*Information shown*.

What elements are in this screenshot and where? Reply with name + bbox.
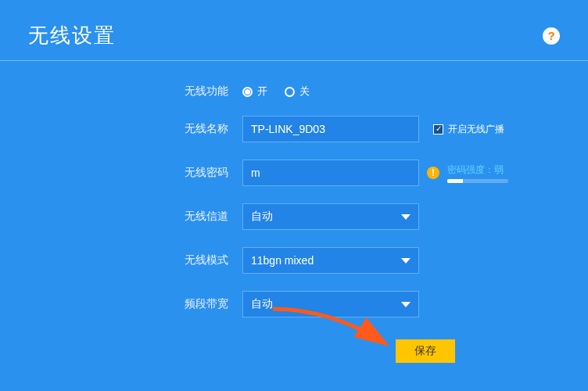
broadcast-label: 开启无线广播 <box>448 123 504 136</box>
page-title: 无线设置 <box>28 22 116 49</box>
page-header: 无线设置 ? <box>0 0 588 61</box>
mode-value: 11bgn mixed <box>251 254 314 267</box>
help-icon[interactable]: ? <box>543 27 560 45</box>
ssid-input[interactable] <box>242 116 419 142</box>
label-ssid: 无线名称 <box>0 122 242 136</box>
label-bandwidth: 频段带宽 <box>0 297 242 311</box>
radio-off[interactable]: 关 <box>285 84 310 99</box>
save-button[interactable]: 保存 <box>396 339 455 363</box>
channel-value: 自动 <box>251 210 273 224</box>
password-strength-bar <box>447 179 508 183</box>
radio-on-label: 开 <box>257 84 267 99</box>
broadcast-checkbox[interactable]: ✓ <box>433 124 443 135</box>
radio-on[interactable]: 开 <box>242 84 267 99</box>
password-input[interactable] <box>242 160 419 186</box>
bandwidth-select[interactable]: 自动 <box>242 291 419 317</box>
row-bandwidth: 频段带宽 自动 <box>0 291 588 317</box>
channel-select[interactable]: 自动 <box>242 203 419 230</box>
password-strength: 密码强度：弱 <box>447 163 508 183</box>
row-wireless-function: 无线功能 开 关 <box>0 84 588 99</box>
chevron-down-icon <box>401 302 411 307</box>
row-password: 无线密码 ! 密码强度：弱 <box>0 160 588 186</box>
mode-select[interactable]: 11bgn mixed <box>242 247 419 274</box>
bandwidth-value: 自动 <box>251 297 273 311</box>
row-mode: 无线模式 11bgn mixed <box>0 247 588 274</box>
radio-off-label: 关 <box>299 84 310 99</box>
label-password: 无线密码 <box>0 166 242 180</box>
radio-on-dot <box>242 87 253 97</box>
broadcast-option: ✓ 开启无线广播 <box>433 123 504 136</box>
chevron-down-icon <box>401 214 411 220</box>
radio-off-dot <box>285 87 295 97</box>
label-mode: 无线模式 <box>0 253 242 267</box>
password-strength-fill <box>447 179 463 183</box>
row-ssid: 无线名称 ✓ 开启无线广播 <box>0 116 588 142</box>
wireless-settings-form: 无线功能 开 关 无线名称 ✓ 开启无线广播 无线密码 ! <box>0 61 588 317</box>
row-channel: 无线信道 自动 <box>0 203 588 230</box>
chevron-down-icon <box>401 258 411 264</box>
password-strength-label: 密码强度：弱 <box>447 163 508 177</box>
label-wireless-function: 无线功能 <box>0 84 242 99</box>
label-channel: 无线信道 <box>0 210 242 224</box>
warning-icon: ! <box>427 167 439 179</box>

---

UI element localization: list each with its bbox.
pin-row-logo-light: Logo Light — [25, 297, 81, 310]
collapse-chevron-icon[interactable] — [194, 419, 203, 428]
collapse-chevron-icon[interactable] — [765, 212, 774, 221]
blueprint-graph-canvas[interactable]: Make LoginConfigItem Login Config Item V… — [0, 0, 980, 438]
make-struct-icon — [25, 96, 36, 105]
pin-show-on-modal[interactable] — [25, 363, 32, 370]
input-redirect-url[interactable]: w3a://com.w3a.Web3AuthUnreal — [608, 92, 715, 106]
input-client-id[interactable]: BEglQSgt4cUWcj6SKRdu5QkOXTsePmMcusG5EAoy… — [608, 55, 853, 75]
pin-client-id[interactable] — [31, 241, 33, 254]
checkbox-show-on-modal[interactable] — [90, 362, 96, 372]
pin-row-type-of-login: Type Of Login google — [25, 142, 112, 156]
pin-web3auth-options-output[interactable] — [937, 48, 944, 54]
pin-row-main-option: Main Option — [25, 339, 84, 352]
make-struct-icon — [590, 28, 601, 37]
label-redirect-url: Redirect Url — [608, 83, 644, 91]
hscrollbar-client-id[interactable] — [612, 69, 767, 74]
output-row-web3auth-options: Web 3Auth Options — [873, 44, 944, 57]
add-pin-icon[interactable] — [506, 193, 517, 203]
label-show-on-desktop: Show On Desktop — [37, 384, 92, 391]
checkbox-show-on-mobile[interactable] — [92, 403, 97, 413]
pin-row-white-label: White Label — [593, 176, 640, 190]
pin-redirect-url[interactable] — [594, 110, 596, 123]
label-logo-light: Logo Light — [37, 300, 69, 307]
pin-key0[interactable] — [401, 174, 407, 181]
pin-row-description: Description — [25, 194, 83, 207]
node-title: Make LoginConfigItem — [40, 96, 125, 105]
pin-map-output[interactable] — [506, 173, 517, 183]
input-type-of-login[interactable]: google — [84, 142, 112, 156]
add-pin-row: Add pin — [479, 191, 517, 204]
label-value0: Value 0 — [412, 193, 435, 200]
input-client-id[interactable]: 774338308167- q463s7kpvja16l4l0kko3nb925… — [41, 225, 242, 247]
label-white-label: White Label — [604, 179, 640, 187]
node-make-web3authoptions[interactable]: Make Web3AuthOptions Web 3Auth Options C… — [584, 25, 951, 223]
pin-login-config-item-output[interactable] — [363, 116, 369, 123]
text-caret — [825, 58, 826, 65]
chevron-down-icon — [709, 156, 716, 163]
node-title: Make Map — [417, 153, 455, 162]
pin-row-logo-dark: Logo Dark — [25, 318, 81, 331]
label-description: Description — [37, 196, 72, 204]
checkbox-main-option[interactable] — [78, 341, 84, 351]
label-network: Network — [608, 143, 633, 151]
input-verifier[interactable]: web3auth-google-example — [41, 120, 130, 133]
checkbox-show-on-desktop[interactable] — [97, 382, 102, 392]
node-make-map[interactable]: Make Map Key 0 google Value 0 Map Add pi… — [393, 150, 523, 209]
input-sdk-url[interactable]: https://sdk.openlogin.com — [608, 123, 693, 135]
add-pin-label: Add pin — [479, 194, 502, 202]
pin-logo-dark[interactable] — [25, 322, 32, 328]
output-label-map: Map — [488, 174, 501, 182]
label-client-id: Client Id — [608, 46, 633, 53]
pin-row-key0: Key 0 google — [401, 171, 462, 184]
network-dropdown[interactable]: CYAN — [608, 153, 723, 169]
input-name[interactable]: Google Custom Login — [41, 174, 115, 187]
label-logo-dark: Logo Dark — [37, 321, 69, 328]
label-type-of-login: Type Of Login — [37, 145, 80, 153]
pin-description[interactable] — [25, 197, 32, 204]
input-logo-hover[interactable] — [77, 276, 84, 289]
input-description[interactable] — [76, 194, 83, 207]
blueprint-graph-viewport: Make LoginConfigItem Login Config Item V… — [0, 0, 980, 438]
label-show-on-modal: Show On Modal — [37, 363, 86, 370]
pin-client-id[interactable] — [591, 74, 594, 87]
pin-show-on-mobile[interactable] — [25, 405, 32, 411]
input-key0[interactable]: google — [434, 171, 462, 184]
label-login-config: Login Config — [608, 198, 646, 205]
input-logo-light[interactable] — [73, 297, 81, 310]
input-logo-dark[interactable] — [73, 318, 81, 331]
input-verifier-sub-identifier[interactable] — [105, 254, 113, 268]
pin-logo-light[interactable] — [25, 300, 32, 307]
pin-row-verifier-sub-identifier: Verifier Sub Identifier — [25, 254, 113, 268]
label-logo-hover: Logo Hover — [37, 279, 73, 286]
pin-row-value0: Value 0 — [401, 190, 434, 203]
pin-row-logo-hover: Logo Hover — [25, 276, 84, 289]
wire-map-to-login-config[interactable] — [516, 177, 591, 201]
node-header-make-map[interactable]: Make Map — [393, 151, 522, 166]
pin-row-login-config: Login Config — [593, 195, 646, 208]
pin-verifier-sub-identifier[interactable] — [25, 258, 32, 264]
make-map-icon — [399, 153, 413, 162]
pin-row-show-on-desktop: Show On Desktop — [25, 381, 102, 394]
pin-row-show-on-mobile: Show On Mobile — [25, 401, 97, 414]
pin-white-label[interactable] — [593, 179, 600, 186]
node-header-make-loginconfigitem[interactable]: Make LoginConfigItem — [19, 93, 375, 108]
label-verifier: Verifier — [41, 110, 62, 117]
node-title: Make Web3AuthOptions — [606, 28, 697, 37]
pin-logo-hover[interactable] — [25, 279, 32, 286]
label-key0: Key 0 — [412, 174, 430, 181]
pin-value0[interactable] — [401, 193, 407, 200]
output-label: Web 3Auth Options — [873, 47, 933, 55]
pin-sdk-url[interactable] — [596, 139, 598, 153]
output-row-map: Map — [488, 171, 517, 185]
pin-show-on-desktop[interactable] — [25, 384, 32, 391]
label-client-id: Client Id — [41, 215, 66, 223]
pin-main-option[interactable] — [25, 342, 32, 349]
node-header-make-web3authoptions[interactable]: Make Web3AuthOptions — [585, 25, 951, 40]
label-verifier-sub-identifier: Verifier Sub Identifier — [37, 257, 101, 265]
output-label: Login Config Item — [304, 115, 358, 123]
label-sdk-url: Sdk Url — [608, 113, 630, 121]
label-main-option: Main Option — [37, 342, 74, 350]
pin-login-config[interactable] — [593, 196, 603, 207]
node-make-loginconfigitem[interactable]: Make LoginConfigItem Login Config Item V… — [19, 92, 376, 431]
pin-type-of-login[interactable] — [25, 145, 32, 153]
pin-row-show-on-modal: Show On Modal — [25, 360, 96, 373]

--

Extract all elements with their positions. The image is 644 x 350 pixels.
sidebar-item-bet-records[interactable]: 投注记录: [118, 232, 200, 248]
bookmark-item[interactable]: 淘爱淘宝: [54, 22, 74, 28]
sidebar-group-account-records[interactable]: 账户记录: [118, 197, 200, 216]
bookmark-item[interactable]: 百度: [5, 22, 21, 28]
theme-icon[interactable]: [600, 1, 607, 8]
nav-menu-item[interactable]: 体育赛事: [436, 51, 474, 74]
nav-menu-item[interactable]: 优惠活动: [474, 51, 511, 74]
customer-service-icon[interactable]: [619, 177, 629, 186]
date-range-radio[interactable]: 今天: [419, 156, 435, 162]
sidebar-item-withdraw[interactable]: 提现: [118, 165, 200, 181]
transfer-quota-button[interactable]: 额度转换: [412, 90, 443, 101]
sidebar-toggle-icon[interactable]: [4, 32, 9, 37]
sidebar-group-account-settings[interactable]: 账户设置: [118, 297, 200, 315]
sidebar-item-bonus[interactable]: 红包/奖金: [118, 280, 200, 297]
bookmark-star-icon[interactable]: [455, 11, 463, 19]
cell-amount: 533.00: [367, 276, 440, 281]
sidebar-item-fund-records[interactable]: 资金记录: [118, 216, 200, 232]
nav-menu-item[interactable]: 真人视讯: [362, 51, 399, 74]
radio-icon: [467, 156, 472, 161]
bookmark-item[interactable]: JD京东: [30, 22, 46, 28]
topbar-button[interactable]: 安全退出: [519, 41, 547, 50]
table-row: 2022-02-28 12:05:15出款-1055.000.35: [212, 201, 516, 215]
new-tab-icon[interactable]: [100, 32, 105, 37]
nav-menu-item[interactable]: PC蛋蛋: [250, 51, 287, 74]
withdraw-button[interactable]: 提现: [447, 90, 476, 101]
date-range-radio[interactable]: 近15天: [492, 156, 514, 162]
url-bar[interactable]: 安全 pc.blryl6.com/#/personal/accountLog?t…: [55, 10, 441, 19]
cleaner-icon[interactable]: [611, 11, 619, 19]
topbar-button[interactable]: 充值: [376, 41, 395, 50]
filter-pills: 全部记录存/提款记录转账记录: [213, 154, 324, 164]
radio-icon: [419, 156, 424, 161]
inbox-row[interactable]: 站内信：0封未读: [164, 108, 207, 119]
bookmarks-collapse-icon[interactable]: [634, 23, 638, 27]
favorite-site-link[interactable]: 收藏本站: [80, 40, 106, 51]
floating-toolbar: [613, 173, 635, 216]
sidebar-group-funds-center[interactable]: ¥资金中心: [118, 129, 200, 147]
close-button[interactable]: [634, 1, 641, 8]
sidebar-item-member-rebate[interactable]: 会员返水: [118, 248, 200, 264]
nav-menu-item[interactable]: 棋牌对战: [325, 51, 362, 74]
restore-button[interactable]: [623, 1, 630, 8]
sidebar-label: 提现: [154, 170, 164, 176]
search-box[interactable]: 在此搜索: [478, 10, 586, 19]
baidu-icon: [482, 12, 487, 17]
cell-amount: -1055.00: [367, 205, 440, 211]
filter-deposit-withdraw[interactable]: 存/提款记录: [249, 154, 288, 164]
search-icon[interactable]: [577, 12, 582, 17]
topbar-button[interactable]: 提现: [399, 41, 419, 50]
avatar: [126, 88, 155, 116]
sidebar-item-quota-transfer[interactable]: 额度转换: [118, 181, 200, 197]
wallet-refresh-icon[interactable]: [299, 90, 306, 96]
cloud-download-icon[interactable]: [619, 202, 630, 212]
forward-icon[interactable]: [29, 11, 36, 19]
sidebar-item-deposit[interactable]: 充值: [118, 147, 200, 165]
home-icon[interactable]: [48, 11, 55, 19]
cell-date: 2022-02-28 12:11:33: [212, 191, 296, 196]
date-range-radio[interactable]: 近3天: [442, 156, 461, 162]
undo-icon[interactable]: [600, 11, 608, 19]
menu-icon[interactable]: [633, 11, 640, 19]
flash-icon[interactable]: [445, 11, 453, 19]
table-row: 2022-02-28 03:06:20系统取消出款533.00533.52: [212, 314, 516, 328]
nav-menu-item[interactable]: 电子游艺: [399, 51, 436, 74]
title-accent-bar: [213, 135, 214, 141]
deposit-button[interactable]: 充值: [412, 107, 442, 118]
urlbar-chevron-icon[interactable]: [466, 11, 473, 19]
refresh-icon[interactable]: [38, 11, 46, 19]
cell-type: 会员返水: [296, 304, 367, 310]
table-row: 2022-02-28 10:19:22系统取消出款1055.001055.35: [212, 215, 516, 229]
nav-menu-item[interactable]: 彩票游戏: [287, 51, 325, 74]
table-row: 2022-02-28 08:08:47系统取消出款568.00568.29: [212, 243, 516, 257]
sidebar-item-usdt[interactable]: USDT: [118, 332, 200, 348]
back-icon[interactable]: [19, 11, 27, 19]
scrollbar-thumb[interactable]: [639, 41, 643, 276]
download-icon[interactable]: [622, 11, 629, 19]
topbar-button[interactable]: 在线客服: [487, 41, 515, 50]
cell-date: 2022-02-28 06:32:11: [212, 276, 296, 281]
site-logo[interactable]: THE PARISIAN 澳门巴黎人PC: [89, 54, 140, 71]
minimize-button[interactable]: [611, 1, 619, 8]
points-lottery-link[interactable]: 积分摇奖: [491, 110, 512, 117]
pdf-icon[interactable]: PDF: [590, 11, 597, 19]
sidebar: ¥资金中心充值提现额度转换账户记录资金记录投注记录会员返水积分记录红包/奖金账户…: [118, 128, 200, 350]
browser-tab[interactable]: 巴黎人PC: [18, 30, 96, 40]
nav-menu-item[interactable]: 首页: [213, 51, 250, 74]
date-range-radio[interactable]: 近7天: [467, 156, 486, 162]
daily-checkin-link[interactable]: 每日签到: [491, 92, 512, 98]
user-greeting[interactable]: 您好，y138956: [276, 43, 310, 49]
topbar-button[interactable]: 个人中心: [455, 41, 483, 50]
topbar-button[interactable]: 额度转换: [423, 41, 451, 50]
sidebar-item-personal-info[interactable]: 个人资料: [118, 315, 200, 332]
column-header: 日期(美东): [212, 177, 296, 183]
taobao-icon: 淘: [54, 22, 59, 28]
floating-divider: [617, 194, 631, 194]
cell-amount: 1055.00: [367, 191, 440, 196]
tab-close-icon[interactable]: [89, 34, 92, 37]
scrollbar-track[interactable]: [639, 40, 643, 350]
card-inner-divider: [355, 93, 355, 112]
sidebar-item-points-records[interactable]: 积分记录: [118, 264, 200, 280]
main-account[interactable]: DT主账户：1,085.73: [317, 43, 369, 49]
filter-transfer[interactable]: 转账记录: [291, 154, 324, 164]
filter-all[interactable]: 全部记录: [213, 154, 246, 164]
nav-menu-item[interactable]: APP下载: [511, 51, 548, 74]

*Exercise*.
When a line in the material above contains the word "开启无线广播", copy that line out.

*Task solution*.
broadcast-label: 开启无线广播 <box>448 123 504 136</box>
broadcast-option: ✓ 开启无线广播 <box>433 123 504 136</box>
row-ssid: 无线名称 ✓ 开启无线广播 <box>0 116 588 142</box>
wireless-settings-form: 无线功能 开 关 无线名称 ✓ 开启无线广播 无线密码 ! <box>0 61 588 317</box>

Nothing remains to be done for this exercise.